Il nuovo piano, introdotto nell’ambito del PNRR e disciplinato dal quadro normativo nazionale, mira a incentivare gli investimenti delle imprese in beni strumentali avanzati, a condizione che tali investimenti producano una riduzione misurabile dei consumi energetici.
Per aziende, studi professionali e consulenti, questo implica un cambiamento significativo: non si tratta più solo di valutare la natura tecnologica dell’investimento, ma anche la sua capacità di generare efficienza energetica certificabile.
Transizione 5.0 2026: cosa cambia rispetto all’iperammortamento e ai precedenti incentivi
Il passaggio dall’iperammortamento alla Transizione 5.0 2026 segna un cambio di paradigma nelle politiche di incentivazione.
Con l’iperammortamento, introdotto dalla Legge di Bilancio 2017, il focus era sulla digitalizzazione dei processi produttivi attraverso l’acquisto di beni materiali e immateriali 4.0. Il beneficio fiscale era legato esclusivamente alla natura del bene e alla sua interconnessione con i sistemi aziendali.
La Transizione 5.0 introduce invece una logica più articolata: gli incentivi per le imprese sono subordinati non solo all’investimento in tecnologie avanzate, ma anche alla capacità di tali investimenti di generare un risparmio energetico concreto e misurabile.
In particolare:
- il beneficio non è più automatico, ma condizionato al raggiungimento di obiettivi energetici;
- viene introdotto un sistema di certificazione ex ante ed ex post;
- il perimetro degli investimenti si amplia includendo interventi su efficienza energetica e produzione da fonti rinnovabili.
Questo approccio richiede una maggiore integrazione tra funzioni aziendali: IT, produzione, amministrazione e sostenibilità devono collaborare per progettare investimenti che siano contemporaneamente digitali ed energeticamente efficienti. Fondamentale in questa fase può essere un software gestionale per la gestione integrata dei processi aziendali come Arca Evolution.
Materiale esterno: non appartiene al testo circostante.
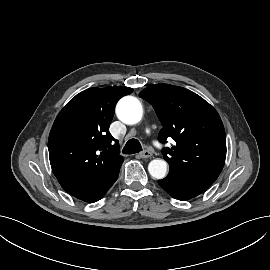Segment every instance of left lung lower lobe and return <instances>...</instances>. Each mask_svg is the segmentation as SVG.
I'll use <instances>...</instances> for the list:
<instances>
[{"instance_id": "obj_1", "label": "left lung lower lobe", "mask_w": 270, "mask_h": 270, "mask_svg": "<svg viewBox=\"0 0 270 270\" xmlns=\"http://www.w3.org/2000/svg\"><path fill=\"white\" fill-rule=\"evenodd\" d=\"M214 181L197 174H168L159 185L173 198L188 200L206 191Z\"/></svg>"}]
</instances>
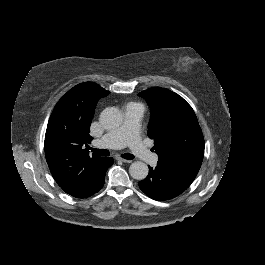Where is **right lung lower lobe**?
Returning <instances> with one entry per match:
<instances>
[{
  "label": "right lung lower lobe",
  "instance_id": "98d812e1",
  "mask_svg": "<svg viewBox=\"0 0 265 265\" xmlns=\"http://www.w3.org/2000/svg\"><path fill=\"white\" fill-rule=\"evenodd\" d=\"M113 164V158H106L105 160V170L103 172L102 175L99 176V178L96 180V183L87 189H83L80 191H76L71 193L70 195L77 197V198H86L89 197L91 195H93L94 193L98 192L104 185V177H105V173L106 170Z\"/></svg>",
  "mask_w": 265,
  "mask_h": 265
}]
</instances>
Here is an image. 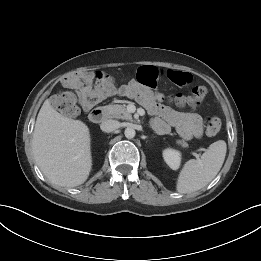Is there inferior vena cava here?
<instances>
[{
    "label": "inferior vena cava",
    "mask_w": 261,
    "mask_h": 261,
    "mask_svg": "<svg viewBox=\"0 0 261 261\" xmlns=\"http://www.w3.org/2000/svg\"><path fill=\"white\" fill-rule=\"evenodd\" d=\"M119 127H120V122L111 119L102 122L100 125L101 130L107 133L113 132Z\"/></svg>",
    "instance_id": "inferior-vena-cava-1"
}]
</instances>
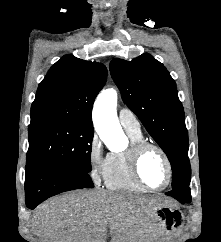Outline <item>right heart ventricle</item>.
I'll use <instances>...</instances> for the list:
<instances>
[{
  "instance_id": "right-heart-ventricle-1",
  "label": "right heart ventricle",
  "mask_w": 221,
  "mask_h": 242,
  "mask_svg": "<svg viewBox=\"0 0 221 242\" xmlns=\"http://www.w3.org/2000/svg\"><path fill=\"white\" fill-rule=\"evenodd\" d=\"M126 131L130 137L131 145L143 141L141 131L133 132L127 129ZM129 148L120 152H111L107 155L103 179L108 189L143 192L145 189L134 180L131 174Z\"/></svg>"
}]
</instances>
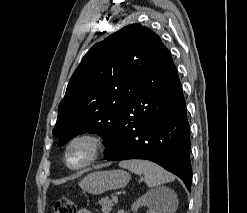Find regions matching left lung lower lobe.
<instances>
[{"label":"left lung lower lobe","mask_w":247,"mask_h":213,"mask_svg":"<svg viewBox=\"0 0 247 213\" xmlns=\"http://www.w3.org/2000/svg\"><path fill=\"white\" fill-rule=\"evenodd\" d=\"M108 160L146 159L180 177L191 190L189 123L177 69L169 54L144 75L128 99Z\"/></svg>","instance_id":"left-lung-lower-lobe-1"}]
</instances>
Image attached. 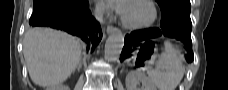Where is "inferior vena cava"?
Wrapping results in <instances>:
<instances>
[{"mask_svg":"<svg viewBox=\"0 0 228 90\" xmlns=\"http://www.w3.org/2000/svg\"><path fill=\"white\" fill-rule=\"evenodd\" d=\"M94 16L99 22H103V10L101 8L96 7Z\"/></svg>","mask_w":228,"mask_h":90,"instance_id":"obj_1","label":"inferior vena cava"}]
</instances>
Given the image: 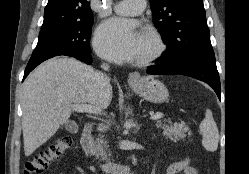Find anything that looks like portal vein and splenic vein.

Incentivi per imprese nella Transizione 5.0 2026: requisiti e investimenti agevolabili
Gli incentivi per le imprese previsti dalla Transizione 5.0 si concretizzano principalmente sotto forma di credito d’imposta, con aliquote variabili in funzione del livello di riduzione dei consumi energetici ottenuto.
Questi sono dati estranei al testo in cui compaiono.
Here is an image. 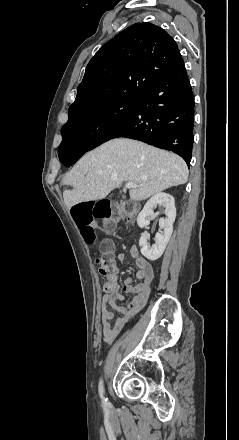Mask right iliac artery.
Masks as SVG:
<instances>
[{
  "mask_svg": "<svg viewBox=\"0 0 239 440\" xmlns=\"http://www.w3.org/2000/svg\"><path fill=\"white\" fill-rule=\"evenodd\" d=\"M99 393H100V396L102 398L103 407L105 409H109L111 407V404L109 403L107 398H105L104 395H103V393H104V386H103V381L102 380H100V382H99Z\"/></svg>",
  "mask_w": 239,
  "mask_h": 440,
  "instance_id": "82829eb1",
  "label": "right iliac artery"
}]
</instances>
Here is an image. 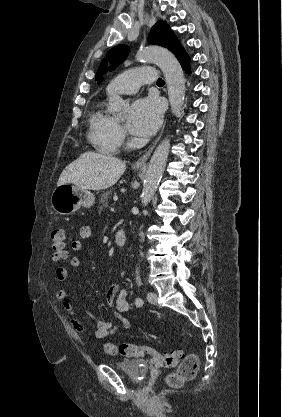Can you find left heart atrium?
<instances>
[{"mask_svg":"<svg viewBox=\"0 0 282 417\" xmlns=\"http://www.w3.org/2000/svg\"><path fill=\"white\" fill-rule=\"evenodd\" d=\"M162 119V107L157 99H140L130 110L127 127L135 135L148 136L156 131Z\"/></svg>","mask_w":282,"mask_h":417,"instance_id":"1","label":"left heart atrium"}]
</instances>
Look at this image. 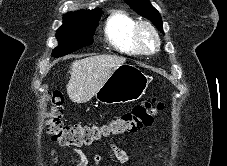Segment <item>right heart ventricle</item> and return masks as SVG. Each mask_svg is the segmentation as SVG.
Instances as JSON below:
<instances>
[{
  "label": "right heart ventricle",
  "instance_id": "obj_1",
  "mask_svg": "<svg viewBox=\"0 0 227 166\" xmlns=\"http://www.w3.org/2000/svg\"><path fill=\"white\" fill-rule=\"evenodd\" d=\"M136 24L137 20L129 13L121 10L113 12L105 22L106 40L121 53L142 54L133 40V30Z\"/></svg>",
  "mask_w": 227,
  "mask_h": 166
}]
</instances>
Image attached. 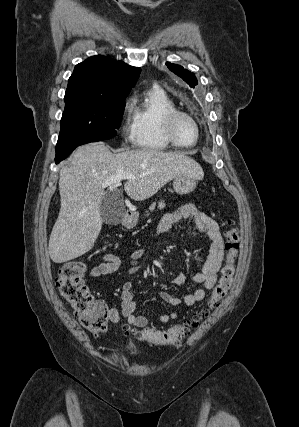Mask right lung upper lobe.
<instances>
[{
  "mask_svg": "<svg viewBox=\"0 0 299 427\" xmlns=\"http://www.w3.org/2000/svg\"><path fill=\"white\" fill-rule=\"evenodd\" d=\"M140 68L104 56H92L75 66L64 100L81 96H127L138 80Z\"/></svg>",
  "mask_w": 299,
  "mask_h": 427,
  "instance_id": "obj_1",
  "label": "right lung upper lobe"
}]
</instances>
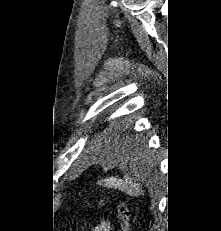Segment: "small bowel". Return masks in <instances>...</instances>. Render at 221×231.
<instances>
[{"instance_id": "c3829d8e", "label": "small bowel", "mask_w": 221, "mask_h": 231, "mask_svg": "<svg viewBox=\"0 0 221 231\" xmlns=\"http://www.w3.org/2000/svg\"><path fill=\"white\" fill-rule=\"evenodd\" d=\"M111 224L108 220H101L93 229L92 231H110Z\"/></svg>"}]
</instances>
Per accedere alle agevolazioni, le imprese devono rispettare una serie di requisiti:
- realizzare investimenti in beni materiali e immateriali 4.0, analoghi a quelli già previsti nei precedenti piani;
- dimostrare una riduzione dei consumi energetici pari almeno al 3% a livello di struttura produttiva oppure al 5% a livello di processo interessato;
- ottenere una certificazione tecnica che attesti il risparmio energetico conseguito.
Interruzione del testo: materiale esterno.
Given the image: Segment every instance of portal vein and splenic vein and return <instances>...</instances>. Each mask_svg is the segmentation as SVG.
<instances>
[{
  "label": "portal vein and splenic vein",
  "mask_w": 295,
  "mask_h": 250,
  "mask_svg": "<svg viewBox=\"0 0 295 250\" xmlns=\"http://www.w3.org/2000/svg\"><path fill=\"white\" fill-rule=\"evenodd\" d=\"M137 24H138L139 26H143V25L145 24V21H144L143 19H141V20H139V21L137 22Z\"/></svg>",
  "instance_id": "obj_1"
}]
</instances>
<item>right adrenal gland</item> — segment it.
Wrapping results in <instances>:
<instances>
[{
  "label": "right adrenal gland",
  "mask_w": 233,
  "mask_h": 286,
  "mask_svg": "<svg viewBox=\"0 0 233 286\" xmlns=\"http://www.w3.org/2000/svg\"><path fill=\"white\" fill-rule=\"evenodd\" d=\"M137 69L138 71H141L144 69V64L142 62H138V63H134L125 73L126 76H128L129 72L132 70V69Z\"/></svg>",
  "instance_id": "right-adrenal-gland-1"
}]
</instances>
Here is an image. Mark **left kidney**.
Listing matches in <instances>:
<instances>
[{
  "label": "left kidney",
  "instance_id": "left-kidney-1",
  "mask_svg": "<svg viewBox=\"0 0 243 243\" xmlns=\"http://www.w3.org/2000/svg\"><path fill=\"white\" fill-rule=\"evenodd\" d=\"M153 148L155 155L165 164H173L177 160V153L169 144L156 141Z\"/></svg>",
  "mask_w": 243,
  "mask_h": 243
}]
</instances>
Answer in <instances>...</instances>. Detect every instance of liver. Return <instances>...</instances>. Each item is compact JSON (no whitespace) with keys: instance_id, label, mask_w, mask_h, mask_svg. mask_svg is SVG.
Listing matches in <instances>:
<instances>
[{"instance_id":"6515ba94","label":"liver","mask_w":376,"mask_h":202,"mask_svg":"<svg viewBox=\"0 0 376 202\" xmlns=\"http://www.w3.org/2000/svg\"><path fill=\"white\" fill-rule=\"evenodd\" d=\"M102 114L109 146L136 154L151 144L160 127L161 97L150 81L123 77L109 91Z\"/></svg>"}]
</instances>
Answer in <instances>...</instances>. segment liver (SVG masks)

Tra gli investimenti agevolabili rientrano:
- macchinari interconnessi e sistemi automatizzati;
- software, piattaforme e applicazioni per la gestione dei processi produttivi;
- sistemi di monitoraggio energetico;
- impianti per la produzione di energia da fonti rinnovabili, se collegati al processo produttivo.
Un aspetto particolarmente rilevante riguarda la modularità dell’incentivo: maggiore è il risparmio energetico ottenuto, più elevata è l’aliquota del credito d’imposta riconosciuto.
Questo meccanismo introduce una logica premiale che spinge le imprese a progettare interventi più ambiziosi, ma al tempo stesso richiede una pianificazione accurata e una valutazione preventiva della fattibilità tecnica ed economica.